Historic fort in Chile

Agüi Fort (Fuerte Agüi), also written as Agui or Ahui, and otherwise known as San Miguel de Agüi Castle), is a fortification located on the Lacuy peninsula, Chile.

== History ==
The function of this fort was the defense of the city of Ancud, in which it protected the southern coast of the Chacao Channel. The fort was built between 1776 and 1779, according to the plans of the engineer of Spanish descent Miguel de Zorrilla. The fort also served to protect the ships that traveled between the island of Chiloe and Continental Chile. In 1818, the walls of the fort were reinforced using cancagua stone. The fort was besieged by the Chilean army in 1820 and 1824, during the Chilean independence process. The fort was taken by the patriot forces led by Alexander Cochrane in the 1826 campaign. In 1826, ownership of the fort was transferred to the Chilean Navy. The fort's infrastructure was affected after the 1960 Valdivia earthquake.
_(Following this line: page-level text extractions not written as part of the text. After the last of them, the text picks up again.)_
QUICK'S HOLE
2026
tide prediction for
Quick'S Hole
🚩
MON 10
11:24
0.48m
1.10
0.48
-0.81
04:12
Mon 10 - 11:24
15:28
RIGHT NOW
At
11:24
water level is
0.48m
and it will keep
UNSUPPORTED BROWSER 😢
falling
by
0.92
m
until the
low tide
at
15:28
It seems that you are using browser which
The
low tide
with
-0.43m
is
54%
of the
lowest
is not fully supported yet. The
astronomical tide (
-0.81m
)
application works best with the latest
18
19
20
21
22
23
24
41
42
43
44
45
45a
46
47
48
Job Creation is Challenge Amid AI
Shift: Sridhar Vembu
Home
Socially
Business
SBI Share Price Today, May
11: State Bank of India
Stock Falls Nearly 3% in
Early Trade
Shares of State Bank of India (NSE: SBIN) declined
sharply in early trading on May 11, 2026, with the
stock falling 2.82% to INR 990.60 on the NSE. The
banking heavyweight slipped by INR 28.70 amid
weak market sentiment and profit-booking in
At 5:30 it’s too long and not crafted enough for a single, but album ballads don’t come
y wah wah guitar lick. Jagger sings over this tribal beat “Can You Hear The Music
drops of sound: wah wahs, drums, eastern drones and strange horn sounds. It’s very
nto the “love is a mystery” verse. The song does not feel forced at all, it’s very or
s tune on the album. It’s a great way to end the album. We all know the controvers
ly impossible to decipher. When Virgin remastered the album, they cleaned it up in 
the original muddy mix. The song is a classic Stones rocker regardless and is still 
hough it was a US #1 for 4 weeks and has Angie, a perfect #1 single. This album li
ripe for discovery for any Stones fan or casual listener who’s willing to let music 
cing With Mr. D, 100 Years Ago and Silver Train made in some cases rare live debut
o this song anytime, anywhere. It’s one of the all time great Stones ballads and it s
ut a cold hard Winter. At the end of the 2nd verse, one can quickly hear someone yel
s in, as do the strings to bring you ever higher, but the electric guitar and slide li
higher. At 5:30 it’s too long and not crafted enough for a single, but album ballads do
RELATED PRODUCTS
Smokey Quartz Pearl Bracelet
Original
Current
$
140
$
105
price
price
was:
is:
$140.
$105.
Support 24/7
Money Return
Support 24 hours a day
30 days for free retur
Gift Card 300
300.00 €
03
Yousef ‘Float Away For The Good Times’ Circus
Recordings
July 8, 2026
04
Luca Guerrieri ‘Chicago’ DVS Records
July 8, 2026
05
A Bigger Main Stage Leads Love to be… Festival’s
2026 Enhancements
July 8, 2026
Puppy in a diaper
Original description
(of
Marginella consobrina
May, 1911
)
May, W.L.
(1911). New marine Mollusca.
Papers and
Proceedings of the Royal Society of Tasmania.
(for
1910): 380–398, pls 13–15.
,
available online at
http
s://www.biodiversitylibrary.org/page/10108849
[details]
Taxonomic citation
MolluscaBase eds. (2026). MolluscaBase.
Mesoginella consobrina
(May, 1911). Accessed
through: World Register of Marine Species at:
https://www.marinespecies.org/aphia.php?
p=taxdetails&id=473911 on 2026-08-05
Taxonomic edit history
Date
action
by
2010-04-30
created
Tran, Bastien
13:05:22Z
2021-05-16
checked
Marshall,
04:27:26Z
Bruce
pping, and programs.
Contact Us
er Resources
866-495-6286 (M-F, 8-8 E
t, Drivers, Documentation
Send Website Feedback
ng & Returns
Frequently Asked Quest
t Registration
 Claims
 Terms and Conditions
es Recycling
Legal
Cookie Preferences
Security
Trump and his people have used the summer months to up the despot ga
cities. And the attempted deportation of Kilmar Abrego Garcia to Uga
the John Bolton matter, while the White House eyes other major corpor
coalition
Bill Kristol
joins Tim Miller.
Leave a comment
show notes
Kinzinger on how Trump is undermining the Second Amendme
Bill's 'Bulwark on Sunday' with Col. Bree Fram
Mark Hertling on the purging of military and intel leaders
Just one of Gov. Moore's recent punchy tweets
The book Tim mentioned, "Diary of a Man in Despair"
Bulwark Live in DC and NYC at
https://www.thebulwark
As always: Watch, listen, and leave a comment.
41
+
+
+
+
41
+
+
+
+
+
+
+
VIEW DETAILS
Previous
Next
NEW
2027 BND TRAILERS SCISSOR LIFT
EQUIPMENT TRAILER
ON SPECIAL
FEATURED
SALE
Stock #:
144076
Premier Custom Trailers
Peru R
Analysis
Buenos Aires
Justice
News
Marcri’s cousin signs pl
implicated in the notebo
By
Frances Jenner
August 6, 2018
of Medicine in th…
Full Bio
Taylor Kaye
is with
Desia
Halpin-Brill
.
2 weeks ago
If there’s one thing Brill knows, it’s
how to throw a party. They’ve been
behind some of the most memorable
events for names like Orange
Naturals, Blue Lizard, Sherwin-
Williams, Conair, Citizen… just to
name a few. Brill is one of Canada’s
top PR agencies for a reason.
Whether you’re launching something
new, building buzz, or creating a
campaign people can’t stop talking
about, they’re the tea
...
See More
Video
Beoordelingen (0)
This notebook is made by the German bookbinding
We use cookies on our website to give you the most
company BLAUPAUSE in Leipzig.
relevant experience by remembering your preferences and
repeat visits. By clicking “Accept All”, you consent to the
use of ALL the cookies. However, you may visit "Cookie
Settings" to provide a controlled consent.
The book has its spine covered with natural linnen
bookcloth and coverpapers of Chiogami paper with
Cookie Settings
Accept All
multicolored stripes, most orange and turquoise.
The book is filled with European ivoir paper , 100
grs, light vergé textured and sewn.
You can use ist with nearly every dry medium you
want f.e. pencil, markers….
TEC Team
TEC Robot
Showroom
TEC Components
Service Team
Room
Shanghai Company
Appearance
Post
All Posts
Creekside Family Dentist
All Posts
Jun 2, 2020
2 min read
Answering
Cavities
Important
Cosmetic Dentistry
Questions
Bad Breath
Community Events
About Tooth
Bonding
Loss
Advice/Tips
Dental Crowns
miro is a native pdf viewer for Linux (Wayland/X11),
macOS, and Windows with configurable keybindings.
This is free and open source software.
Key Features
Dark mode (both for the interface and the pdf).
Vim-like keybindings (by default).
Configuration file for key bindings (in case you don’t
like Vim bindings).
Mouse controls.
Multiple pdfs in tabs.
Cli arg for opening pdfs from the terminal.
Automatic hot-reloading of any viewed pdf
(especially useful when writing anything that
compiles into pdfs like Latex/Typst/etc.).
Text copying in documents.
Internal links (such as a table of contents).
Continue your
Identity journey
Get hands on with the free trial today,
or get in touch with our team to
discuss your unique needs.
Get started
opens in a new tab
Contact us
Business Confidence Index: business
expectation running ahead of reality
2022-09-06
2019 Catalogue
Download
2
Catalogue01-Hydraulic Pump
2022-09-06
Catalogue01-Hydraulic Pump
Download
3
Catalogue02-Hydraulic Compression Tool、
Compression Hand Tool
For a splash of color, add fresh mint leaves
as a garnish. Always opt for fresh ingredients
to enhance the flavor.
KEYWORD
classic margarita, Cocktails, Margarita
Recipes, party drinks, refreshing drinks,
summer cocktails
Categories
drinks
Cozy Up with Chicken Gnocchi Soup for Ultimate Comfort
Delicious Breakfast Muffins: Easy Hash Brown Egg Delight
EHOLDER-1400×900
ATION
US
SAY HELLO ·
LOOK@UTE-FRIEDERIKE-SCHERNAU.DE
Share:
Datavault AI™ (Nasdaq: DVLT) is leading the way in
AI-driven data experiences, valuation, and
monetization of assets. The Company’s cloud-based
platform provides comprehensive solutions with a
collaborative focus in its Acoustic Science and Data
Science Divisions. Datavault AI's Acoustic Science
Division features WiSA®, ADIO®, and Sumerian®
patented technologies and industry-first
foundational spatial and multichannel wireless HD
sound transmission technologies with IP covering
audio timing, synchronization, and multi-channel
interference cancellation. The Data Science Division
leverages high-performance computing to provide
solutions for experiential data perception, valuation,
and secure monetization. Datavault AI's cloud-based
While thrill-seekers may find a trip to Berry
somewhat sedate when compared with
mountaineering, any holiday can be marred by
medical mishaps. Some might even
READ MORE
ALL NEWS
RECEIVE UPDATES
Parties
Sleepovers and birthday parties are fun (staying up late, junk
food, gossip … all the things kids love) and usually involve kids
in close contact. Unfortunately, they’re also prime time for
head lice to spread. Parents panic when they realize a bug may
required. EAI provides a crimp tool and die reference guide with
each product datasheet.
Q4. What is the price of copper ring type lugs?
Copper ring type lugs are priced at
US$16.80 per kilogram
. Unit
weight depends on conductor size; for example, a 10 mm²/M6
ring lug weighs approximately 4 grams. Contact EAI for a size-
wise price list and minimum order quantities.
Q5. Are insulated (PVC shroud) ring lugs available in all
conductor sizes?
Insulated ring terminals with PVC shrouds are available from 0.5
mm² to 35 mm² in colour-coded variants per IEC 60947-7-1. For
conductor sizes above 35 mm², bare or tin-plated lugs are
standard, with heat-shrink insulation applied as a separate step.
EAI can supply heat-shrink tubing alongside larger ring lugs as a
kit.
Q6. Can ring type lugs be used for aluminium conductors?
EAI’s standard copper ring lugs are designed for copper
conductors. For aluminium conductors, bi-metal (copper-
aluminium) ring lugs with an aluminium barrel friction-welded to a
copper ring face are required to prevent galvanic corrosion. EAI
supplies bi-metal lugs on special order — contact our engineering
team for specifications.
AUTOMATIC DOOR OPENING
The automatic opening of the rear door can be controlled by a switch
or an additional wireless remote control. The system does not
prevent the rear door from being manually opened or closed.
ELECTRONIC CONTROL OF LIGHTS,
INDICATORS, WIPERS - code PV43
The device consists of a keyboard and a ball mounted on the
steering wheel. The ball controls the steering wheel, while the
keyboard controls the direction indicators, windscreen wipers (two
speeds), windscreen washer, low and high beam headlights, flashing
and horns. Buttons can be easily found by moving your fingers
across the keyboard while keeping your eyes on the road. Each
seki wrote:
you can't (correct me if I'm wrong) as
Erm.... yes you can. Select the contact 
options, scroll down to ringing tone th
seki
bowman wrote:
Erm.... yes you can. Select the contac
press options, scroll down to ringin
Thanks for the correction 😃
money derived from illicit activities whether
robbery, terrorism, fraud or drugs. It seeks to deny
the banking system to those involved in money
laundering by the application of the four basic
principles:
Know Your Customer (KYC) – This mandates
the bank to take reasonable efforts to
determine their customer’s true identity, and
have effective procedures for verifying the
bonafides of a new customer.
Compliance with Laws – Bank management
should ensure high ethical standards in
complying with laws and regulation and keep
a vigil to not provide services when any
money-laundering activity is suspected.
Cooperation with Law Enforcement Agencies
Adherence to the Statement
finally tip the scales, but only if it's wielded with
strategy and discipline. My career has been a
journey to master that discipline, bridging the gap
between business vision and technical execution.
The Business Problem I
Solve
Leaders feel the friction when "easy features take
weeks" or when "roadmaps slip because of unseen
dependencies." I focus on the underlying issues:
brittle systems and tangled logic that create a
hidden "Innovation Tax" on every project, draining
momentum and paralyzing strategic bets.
In 1911, the artist Courtois de Bonnencontre made several illustrations of the fort. In 1991, the fort was declared a national monument. In 2012, part of the fort was remodeled, this remodeling was financed by the Inter-American Development Bank and the Undersecretariat of Regional and Administrative Development. The main objective with the remodeling of the fort was for the conservation and recovery of the historical and cultural heritage, as well as to encourage tourism on the island of Chiloe. In 2016, the people responsible for the remodeling received the Ibero-American award for the restoration of the fort granted by the International Center for Heritage Conservation and the Central Society of Architects, the restoration of the fort is part of the "10th version of the Ibero-American Award for the Best Intervention in Works Involving Built Heritage".

== Structure ==
The fort has a dungeon, a powder magazine and an access built with cancagua stone extracted from a quarry near Ancud. The fort has 12 cannons. The fort also has 15 pieces of artwork and a walled circuit.